Task objective → Look through the records below for the word "RYOKAN". Report how many lines have it, and only that number.

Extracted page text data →

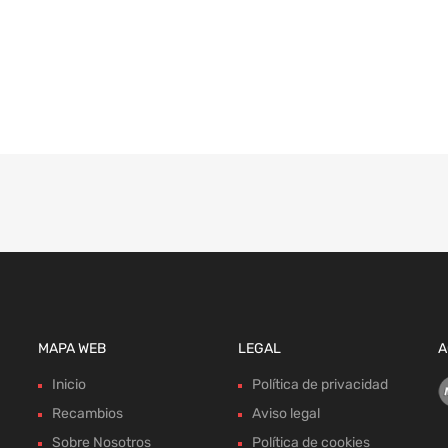
MAPA WEB
LEGAL
A
Inicio
Política de privacidad
Recambios
Aviso legal
Sobre Nosotros
Política de cookies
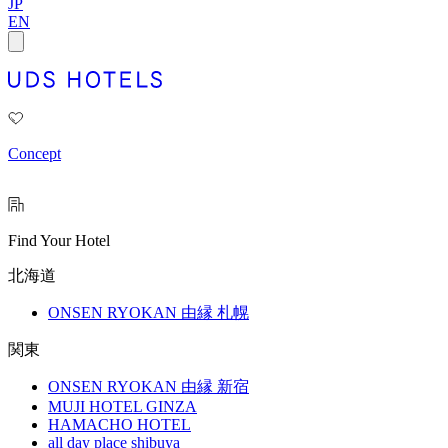
JP
EN
Concept
Find Your Hotel
北海道
ONSEN RYOKAN 由縁 札幌
関東
ONSEN RYOKAN 由縁 新宿
MUJI HOTEL GINZA
HAMACHO HOTEL
all day place shibuya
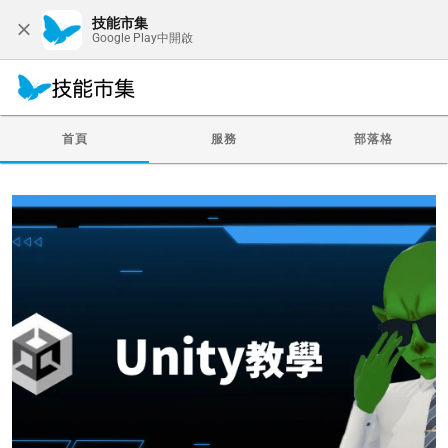
技能市集
Google Play中開啟
首頁
服務
部落格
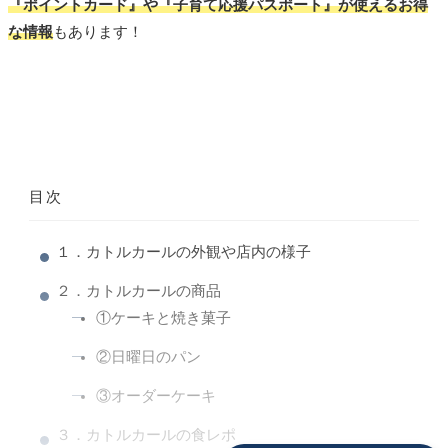
『ポイントカード』や『子育て応援パスポート』が使えるお得
な情報
もあります！
目次
１．カトルカールの外観や店内の様子
２．カトルカールの商品
①ケーキと焼き菓子
②日曜日のパン
③オーダーケーキ
３．カトルカールの食レポ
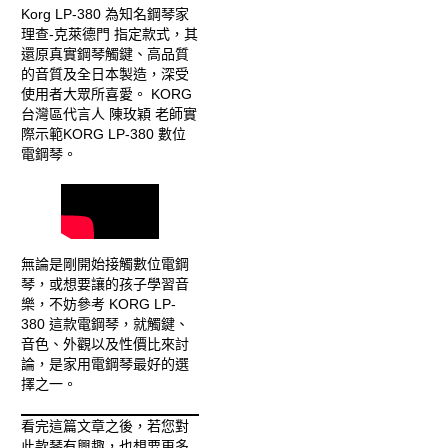
Korg LP-380 為知名鋼琴家
理查-克萊德門 指定款式，其
還原真實鋼琴觸鍵、高品質
的音質及全日本製造，深受
使用者大眾所喜愛。 KORG
台灣區代言人 陳玫穎 老師實
際示範KORG LP-380 數位
電鋼琴。
無論是剛開始接觸數位電鋼
琴，或想要讓的孩子學習音
樂，不妨參考 KORG LP-
380 這款電鋼琴，就觸鍵、
音色、外觀以及性價比來討
論，是家用電鋼琴最好的選
擇之一。
看完這篇文章之後，若您對
此款琴有興趣，也想要更多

Solution → 2